▶ **TASK ITEM**
Write out the whole listing below exactly, skipping each picture.

▶ **DATA TO EXAMINE**
= = = = = = =

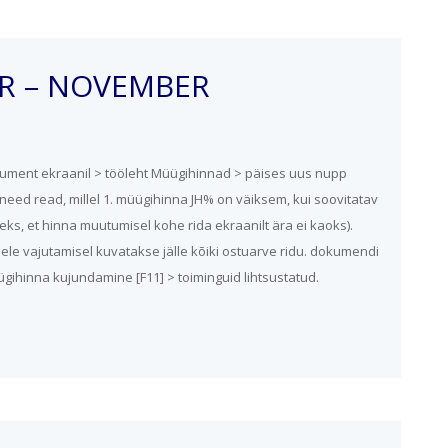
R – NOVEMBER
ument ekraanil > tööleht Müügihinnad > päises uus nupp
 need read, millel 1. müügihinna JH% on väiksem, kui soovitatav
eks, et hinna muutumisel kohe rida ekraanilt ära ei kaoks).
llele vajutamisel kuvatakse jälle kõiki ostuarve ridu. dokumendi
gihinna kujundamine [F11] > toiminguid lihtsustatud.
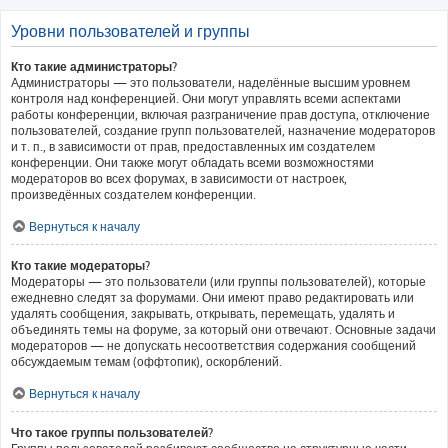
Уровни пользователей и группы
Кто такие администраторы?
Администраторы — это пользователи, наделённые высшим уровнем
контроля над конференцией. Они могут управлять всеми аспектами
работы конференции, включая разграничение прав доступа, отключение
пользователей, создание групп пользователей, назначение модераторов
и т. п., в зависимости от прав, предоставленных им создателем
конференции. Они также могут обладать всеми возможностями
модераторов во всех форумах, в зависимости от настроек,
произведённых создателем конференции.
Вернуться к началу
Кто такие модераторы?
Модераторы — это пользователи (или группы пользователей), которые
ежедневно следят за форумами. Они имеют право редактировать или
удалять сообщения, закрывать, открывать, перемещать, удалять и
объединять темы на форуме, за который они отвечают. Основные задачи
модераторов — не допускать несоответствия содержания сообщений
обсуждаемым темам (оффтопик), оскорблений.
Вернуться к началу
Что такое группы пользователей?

= = = = = = =

▶ **EXPECTED ANSWER**
R – NOVEMBER
ument ekraanil > tööleht Müügihinnad > päises uus nupp
 need read, millel 1. müügihinna JH% on väiksem, kui soovitatav
eks, et hinna muutumisel kohe rida ekraanilt ära ei kaoks).
llele vajutamisel kuvatakse jälle kõiki ostuarve ridu. dokumendi
gihinna kujundamine [F11] > toiminguid lihtsustatud.
Уровни пользователей и группы
Кто такие администраторы?
Администраторы — это пользователи, наделённые высшим уровнем
контроля над конференцией. Они могут управлять всеми аспектами
работы конференции, включая разграничение прав доступа, отключение
пользователей, создание групп пользователей, назначение модераторов
и т. п., в зависимости от прав, предоставленных им создателем
конференции. Они также могут обладать всеми возможностями
модераторов во всех форумах, в зависимости от настроек,
произведённых создателем конференции.
Вернуться к началу
Кто такие модераторы?
Модераторы — это пользователи (или группы пользователей), которые
ежедневно следят за форумами. Они имеют право редактировать или
удалять сообщения, закрывать, открывать, перемещать, удалять и
объединять темы на форуме, за который они отвечают. Основные задачи
модераторов — не допускать несоответствия содержания сообщений
обсуждаемым темам (оффтопик), оскорблений.
Вернуться к началу
Что такое группы пользователей?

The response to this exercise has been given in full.